'Most Caesarean births in India aimed at financial gain’
PTI, 17 January 2010, 12:17pm ISTNearly one in five deliveries in India is by Caesarean section, a procedure followed 'unnecessarily' in most of the cases despite it increasing the risk of maternal mortality and morbidity, says a WHO report.
A global survey on maternal and perinatal health by WHO witnessed 27 per cent rise in Caesarean deliveries in nine Asian countries, including India, China, Japan, Nepal and Sri Lanka, in 2007-08.
Though in India only 18 per cent births are Caesarean as compared to China's 46 per cent which topped the list, what is worrying is that such cases have risen from five per cent to almost 65 per cent in many private hospitals in cities like Delhi and Mumbai, the report said.
After analysing 107,950 births of which 24,000 were from Indian states of Gujarat, Madhya Pradesh and Delhi, the WHO found that C-section births have increased beyond the recommended level of 15 per cent in these countries, not "because of an immediate medical need for it but due to financial gains".

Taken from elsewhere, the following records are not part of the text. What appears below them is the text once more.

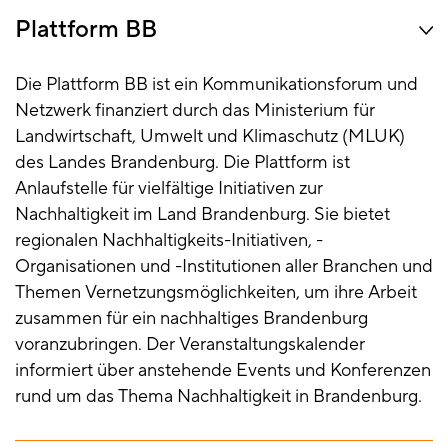
Plattform BB
Die Plattform BB ist ein Kommunikationsforum und
Netzwerk finanziert durch das Ministerium für
Landwirtschaft, Umwelt und Klimaschutz (MLUK)
des Landes Brandenburg. Die Plattform ist
Anlaufstelle für vielfältige Initiativen zur
Nachhaltigkeit im Land Brandenburg. Sie bietet
regionalen Nachhaltigkeits-Initiativen, -
Organisationen und -Institutionen aller Branchen und
Themen Vernetzungsmöglichkeiten, um ihre Arbeit
zusammen für ein nachhaltiges Brandenburg
voranzubringen. Der Veranstaltungskalender
informiert über anstehende Events und Konferenzen
rund um das Thema Nachhaltigkeit in Brandenburg.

The WHO health experts insisted that "mothers should only get a C-section when there is a need for it as it increases risk of maternal death, infant death, admission into an intensive care unit, blood transfusion and hysterectomy as compared to spontaneous vaginal delivery.
"But these risks have not necessarily been absorbed into medical culture because in two thirds of the hospitals which took part in the survey, the institution had carried out Caesarean to earn more money as it costs more that the normal delivery, for example in India it is nearly Rs 20,000 costlier."